Wall Street fell sharply on Thursday, extending a broad and deep sell-off across global stock markets as concern about the potential impact of the deepening trade dispute between the US and China took a tighter grip on sentiment.

The slide in US equities coincided with a brisk rally in Treasuries, pushing yields to their lowest level since 2017.

The S&P 500 dropped 1.2 per cent, with the tech-heavy Nasdaq Composite down 1.6 per cent. Sectors with the most direct exposure to the latest round of tension, which was particularly focused on technology stocks, led the declines.

Shares in Apple fell by 1.7 per cent, with Qualcomm down 1.5 per cent. The Philadelphia Semiconductor index lost 1.7 per cent, with every one of its constituents in the red.

Energy shares led the retreat, amid a steep decline in oil prices driven by higher US inventories and concerns that lingering US-China trade tensions will weigh on fuel demand.

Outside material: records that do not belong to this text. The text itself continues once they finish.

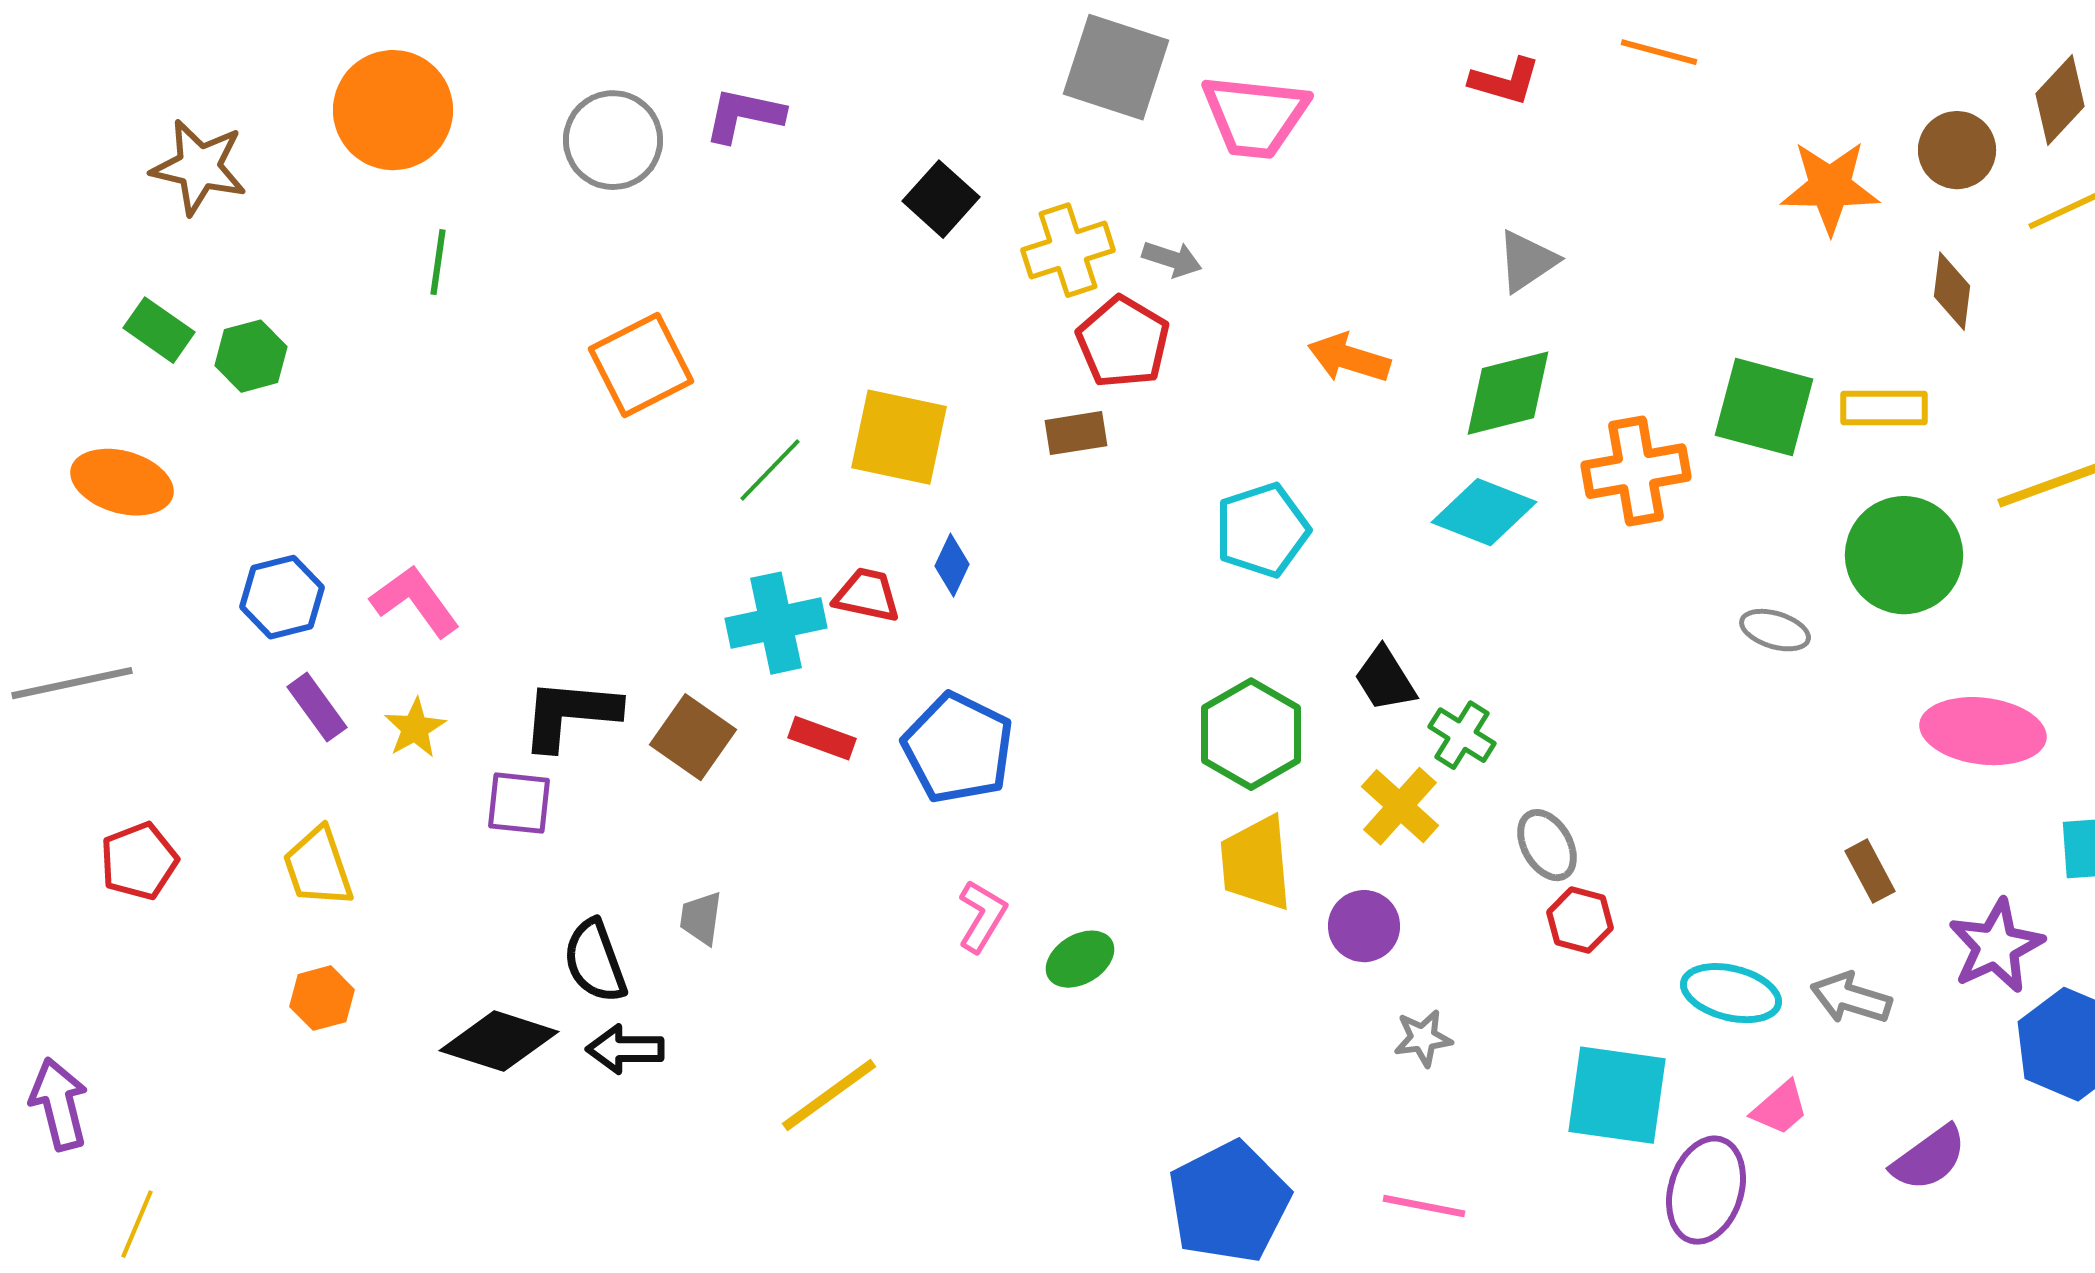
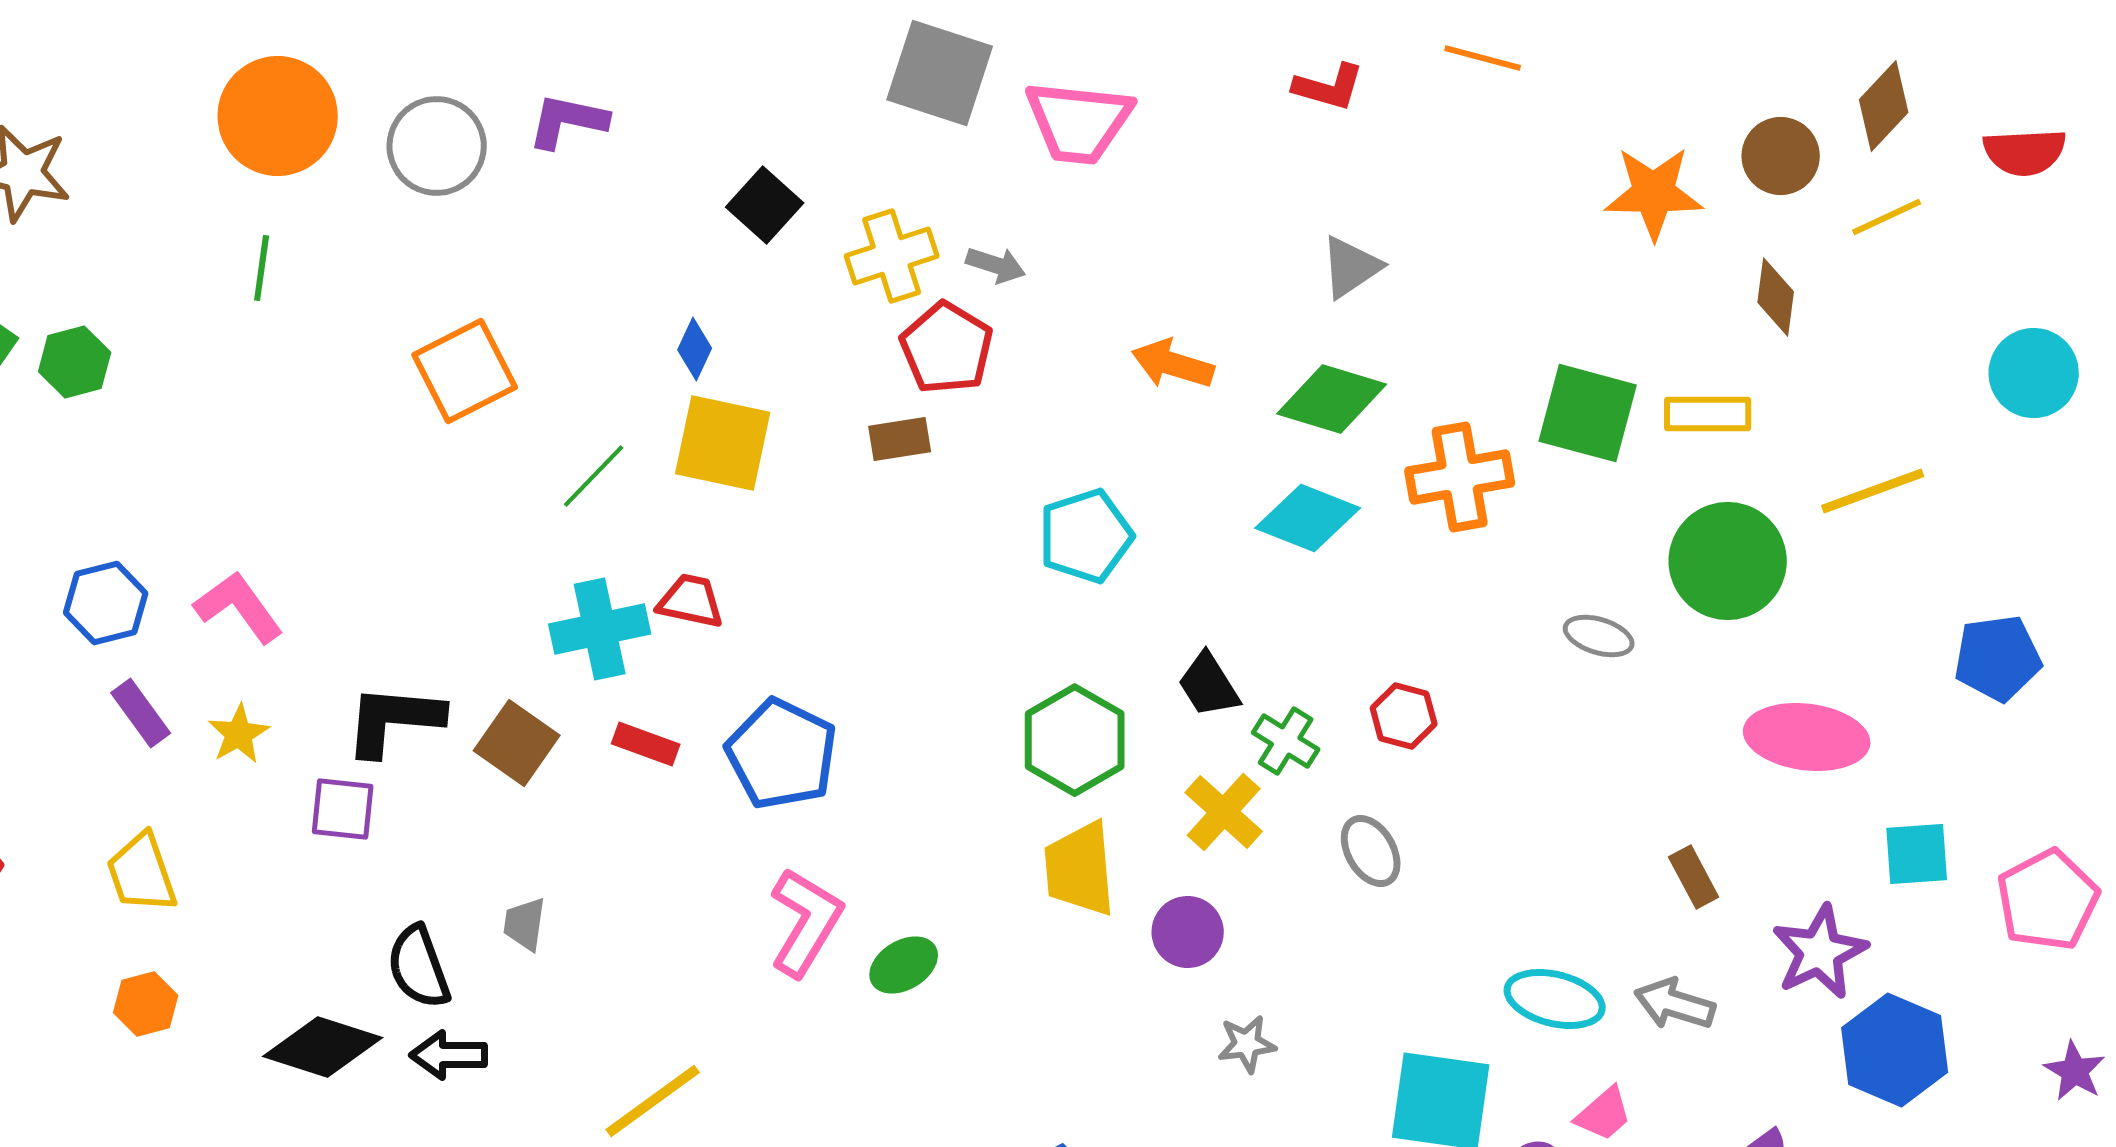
orange circle: (393, 110) -> (278, 116), moved
green diamond: (1508, 393) -> (1332, 399), turned 31
blue diamond: (952, 565) -> (695, 349), moved
pink L-shape: (982, 916) -> (806, 922), size x1.5
red hexagon: (1580, 920) -> (1404, 716), moved

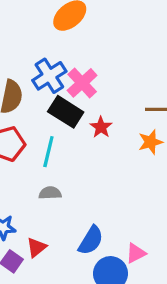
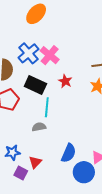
black rectangle: (66, 112) -> (35, 85), moved
cyan line: (48, 152) -> (47, 107), moved

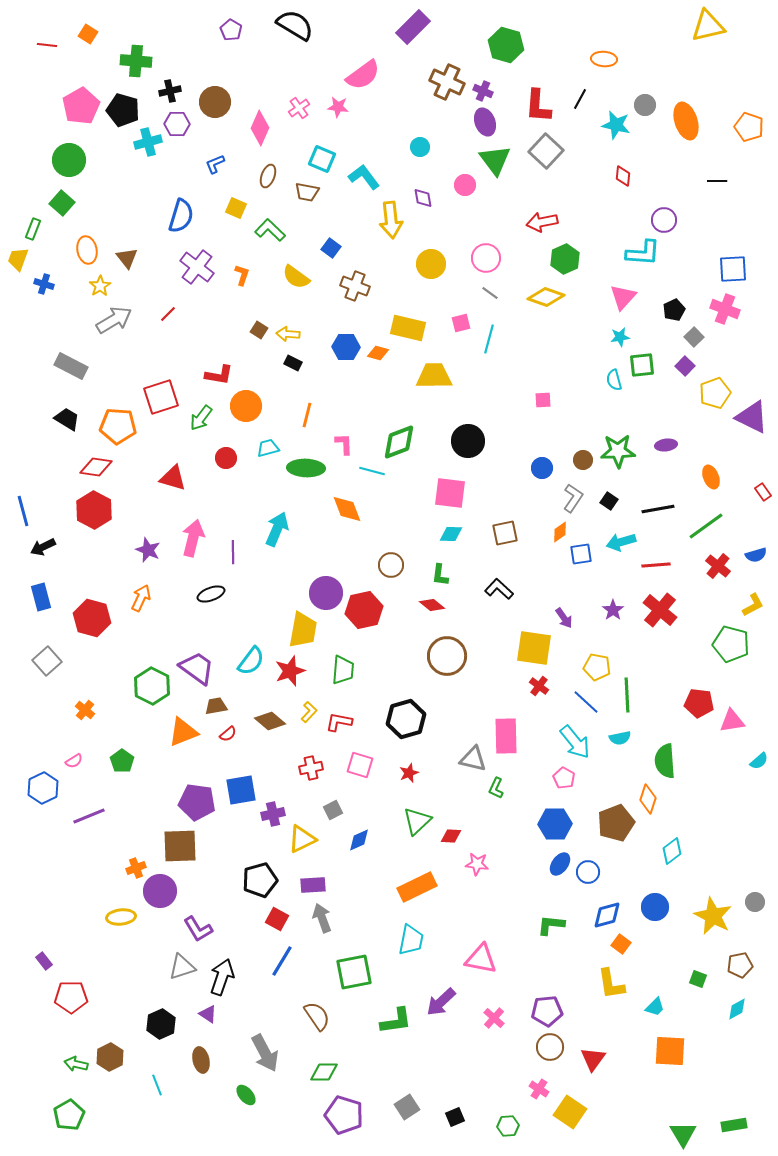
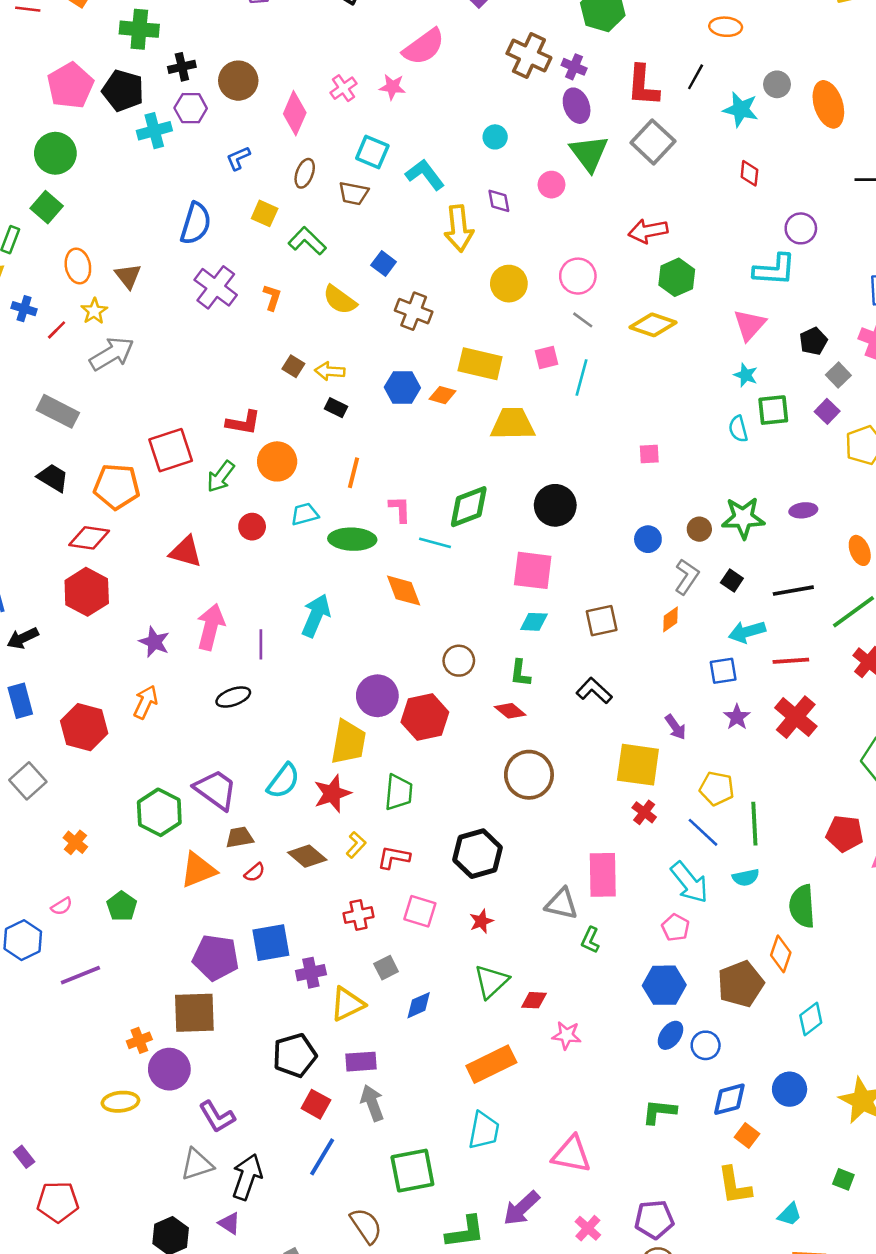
red line: (168, 314) -> (57, 330), moved
cyan star: (620, 337) -> (746, 375), turned 30
blue square: (581, 554) -> (723, 671), moved

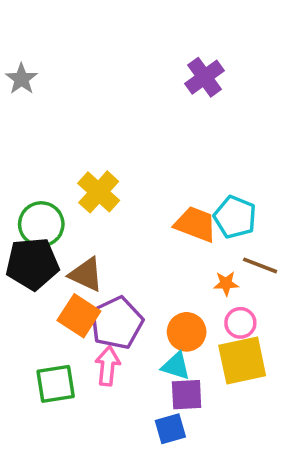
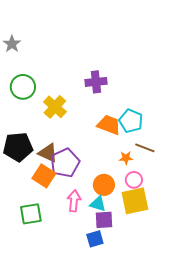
purple cross: (204, 77) -> (96, 82), moved, turned 30
green circle: (41, 224) -> (23, 87), moved
purple pentagon: (117, 323) -> (65, 163), moved
pink arrow: (108, 366) -> (74, 201), moved

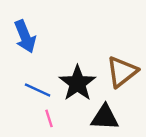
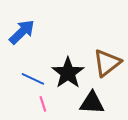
blue arrow: (25, 36) -> (22, 32), turned -112

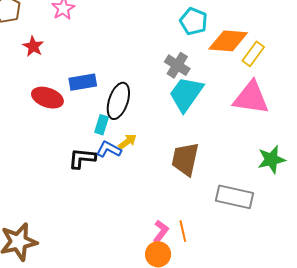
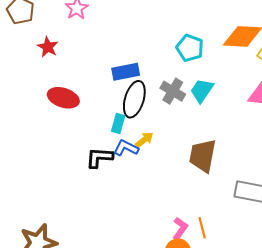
cyan pentagon: (194, 21) -> (190, 48), moved
gray cross: (177, 65) -> (173, 91), moved
blue rectangle: (83, 82) -> (126, 72), moved
cyan trapezoid: (186, 94) -> (202, 91), size x0.7

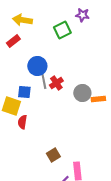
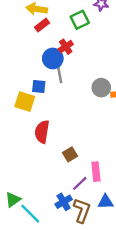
red rectangle: (13, 41) -> (42, 25), moved
red cross: (56, 83) -> (66, 47), moved
red semicircle: (22, 122) -> (42, 132), moved, size x1.5

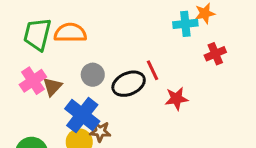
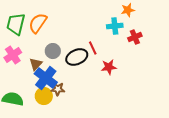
cyan cross: (185, 24) -> (115, 26), moved
orange semicircle: (70, 33) -> (38, 23), turned -55
brown triangle: (52, 87) -> (36, 64), moved

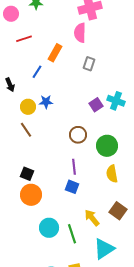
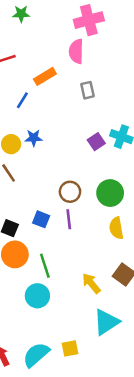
orange rectangle: (55, 53) -> (45, 76), turned 30
gray rectangle: (89, 64) -> (88, 90), turned -32
brown circle: (78, 135) -> (70, 192), moved
blue square: (72, 187) -> (41, 219), moved
green line: (72, 234) -> (45, 266), moved

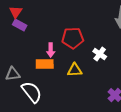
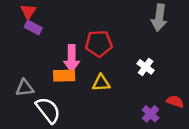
pink arrow: (51, 50) -> (72, 58), size x1.5
white cross: (100, 54) -> (146, 67), moved

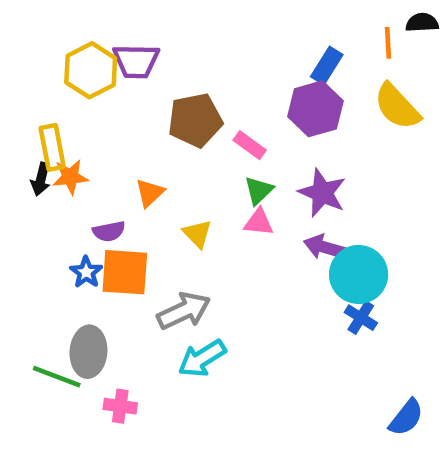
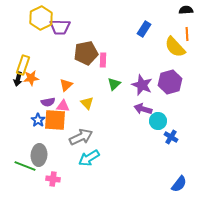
orange line: (388, 43) -> (187, 34), moved
yellow hexagon: (91, 70) -> (41, 18), moved
purple hexagon: (315, 109) -> (170, 82), moved
pink rectangle: (250, 145) -> (103, 60), moved, turned 56
yellow rectangle: (52, 147) -> (23, 65), turned 30
pink triangle: (259, 222) -> (63, 106), moved
cyan circle: (359, 274) -> (158, 121), size x0.7
blue cross: (361, 318) -> (171, 137), moved

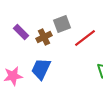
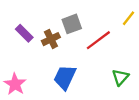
blue trapezoid: (41, 69) -> (65, 77), moved
pink star: (13, 76) -> (15, 84), turned -30

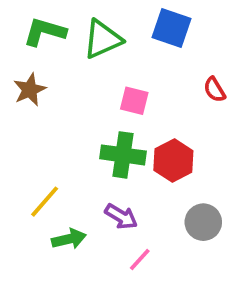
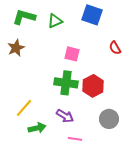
green triangle: (102, 39) -> (55, 21), size x0.7
pink line: (140, 259) -> (75, 139), turned 56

Meanwhile the utilities sector, seen as a defensive play and a proxy for bonds, rose to a fresh all-time high.

Political uncertainty stemming from Brexit fears weighed on the FTSE 100 index, as UK voters headed to the polls for the European Parliament elections. The London benchmark closed 1.4 per cent down, dragged lower by Royal Mail, which plummeted more 10 per cent to end the day at 197.90p.

Frankfurt’s Xetra Dax 30 lost 1.8 per cent. The Europe-wide Stoxx 600 fell back towards the two-month lows it touched earlier in May, losing 1.4 per cent.

The Stoxx index tracking the tech sector fell by 2.5 per cent. The equivalent benchmark for the region’s carmakers, which investors fear could also get caught in the tariff battle, fell by 3 per cent.

Smartphone component makers were among the biggest fallers in Asia. Sunny Optical Technology and AAC Technologies were down by almost 8 per cent and over 6 per cent, respectively. On Wednesday, it was widely reported that Chinese surveillance firm Hikvision may be included in a US blacklist, building on restrictions issued against Huawei last week.

China’s benchmark CSI 300 fell 1.8 per cent overall. The MSCI index tracking Asian equities outside Japan fell to some of its lowest levels in four months.

Haven assets rallied. The yield on the 10-year US Treasury note fell 8.1 basis points to 2.3115 per cent as investors bought into the debt. Japan’s yen strengthened by 0.7 per cent to ¥109.53 per dollar. Gold rose 0.8 per cent to its highest level in about a week.